The task | Exactly as they appear below, repeat the lines from the one with "Kripto valute" through the one with "第八十五章 电机、电气设备及其零件；录音机及放声机、电视图". Drop every picture.

The data |
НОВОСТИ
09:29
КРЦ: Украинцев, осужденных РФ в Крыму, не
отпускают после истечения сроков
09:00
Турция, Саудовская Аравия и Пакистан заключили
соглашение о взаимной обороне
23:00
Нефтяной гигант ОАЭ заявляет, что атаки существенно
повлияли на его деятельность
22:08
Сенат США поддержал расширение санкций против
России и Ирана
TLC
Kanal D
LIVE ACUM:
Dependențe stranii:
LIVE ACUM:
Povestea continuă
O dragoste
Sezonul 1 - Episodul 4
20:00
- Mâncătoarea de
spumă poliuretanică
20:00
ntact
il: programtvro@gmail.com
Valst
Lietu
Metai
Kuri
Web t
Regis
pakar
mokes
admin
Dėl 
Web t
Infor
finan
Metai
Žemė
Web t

--

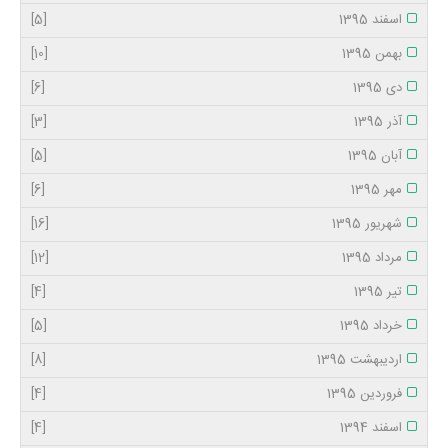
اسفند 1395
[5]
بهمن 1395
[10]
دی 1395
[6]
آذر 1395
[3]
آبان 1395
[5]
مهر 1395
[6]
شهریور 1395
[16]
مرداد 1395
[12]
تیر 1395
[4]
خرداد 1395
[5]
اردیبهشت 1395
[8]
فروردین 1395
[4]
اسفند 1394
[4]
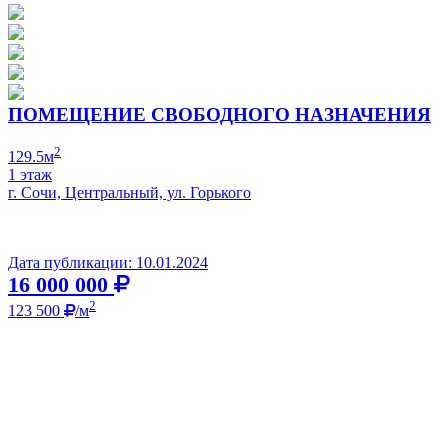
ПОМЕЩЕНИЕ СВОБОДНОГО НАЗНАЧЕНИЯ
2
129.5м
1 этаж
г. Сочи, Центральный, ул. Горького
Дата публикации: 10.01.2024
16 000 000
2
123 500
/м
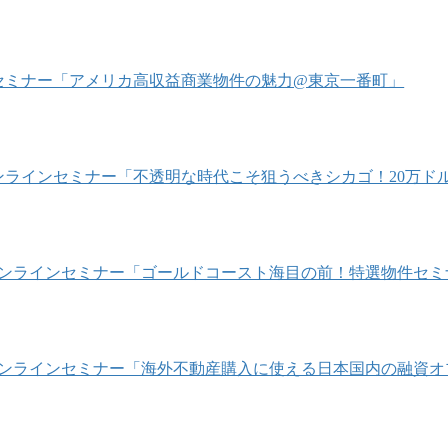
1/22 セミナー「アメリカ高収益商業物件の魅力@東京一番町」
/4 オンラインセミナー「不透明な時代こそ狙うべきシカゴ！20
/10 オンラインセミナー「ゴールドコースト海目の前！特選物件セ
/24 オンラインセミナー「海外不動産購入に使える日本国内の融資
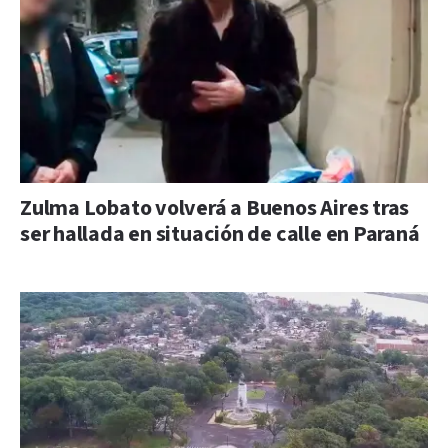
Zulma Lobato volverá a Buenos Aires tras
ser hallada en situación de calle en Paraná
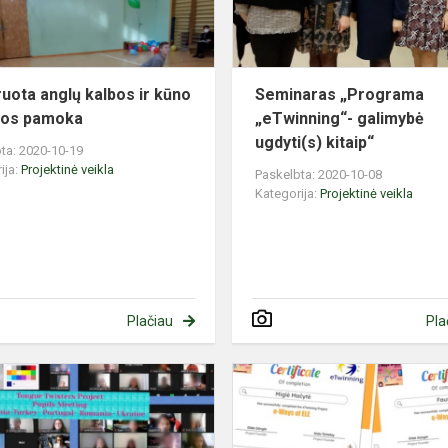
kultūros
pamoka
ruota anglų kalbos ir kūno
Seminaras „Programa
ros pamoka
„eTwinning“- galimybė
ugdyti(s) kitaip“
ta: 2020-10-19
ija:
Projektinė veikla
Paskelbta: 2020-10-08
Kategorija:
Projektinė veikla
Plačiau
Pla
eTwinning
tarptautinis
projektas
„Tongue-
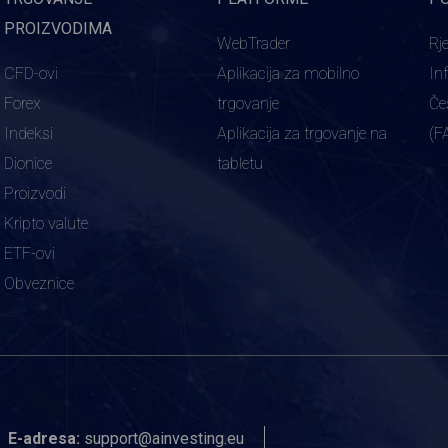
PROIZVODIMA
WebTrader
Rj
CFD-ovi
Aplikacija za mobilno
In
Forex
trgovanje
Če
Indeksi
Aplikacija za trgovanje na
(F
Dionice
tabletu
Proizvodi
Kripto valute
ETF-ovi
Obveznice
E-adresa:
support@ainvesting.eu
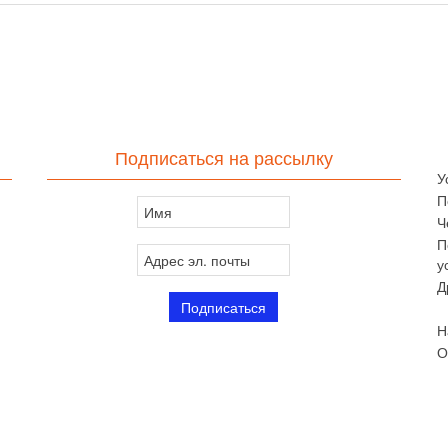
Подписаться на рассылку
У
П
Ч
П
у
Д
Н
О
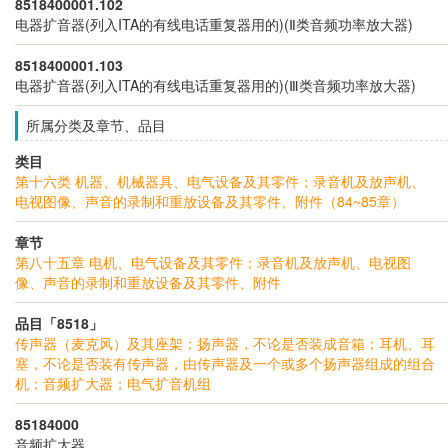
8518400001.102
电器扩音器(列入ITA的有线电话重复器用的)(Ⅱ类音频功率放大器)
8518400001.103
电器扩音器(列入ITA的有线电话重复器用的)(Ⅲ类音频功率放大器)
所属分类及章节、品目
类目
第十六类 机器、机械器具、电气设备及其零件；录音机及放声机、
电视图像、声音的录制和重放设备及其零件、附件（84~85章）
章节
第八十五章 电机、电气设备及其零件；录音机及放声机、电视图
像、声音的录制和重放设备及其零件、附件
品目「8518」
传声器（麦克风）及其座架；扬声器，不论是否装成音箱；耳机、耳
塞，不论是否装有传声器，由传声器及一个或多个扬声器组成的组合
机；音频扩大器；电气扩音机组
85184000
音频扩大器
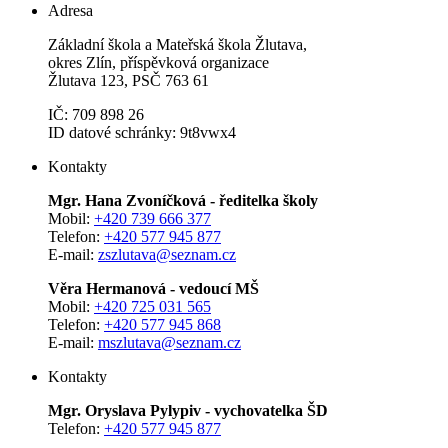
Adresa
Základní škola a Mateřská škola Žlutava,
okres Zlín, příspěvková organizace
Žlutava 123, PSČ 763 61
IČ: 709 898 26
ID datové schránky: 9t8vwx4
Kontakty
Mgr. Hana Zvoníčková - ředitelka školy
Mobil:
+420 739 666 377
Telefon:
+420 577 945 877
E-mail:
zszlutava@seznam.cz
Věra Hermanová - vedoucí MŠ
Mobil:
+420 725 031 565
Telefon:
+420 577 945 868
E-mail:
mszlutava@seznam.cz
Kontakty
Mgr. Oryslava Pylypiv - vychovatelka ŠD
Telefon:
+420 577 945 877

Answer to the exercise |
Kripto valute
ETF-ovi
Obveznice
E-adresa:
support@ainvesting.eu
Подписаться на рассылку
У
П
Ч
П
у
Д
Н
О
8518400001.102
电器扩音器(列入ITA的有线电话重复器用的)(Ⅱ类音频功率放大器)
8518400001.103
电器扩音器(列入ITA的有线电话重复器用的)(Ⅲ类音频功率放大器)
所属分类及章节、品目
类目
第十六类 机器、机械器具、电气设备及其零件；录音机及放声机、
电视图像、声音的录制和重放设备及其零件、附件（84~85章）
章节
第八十五章 电机、电气设备及其零件；录音机及放声机、电视图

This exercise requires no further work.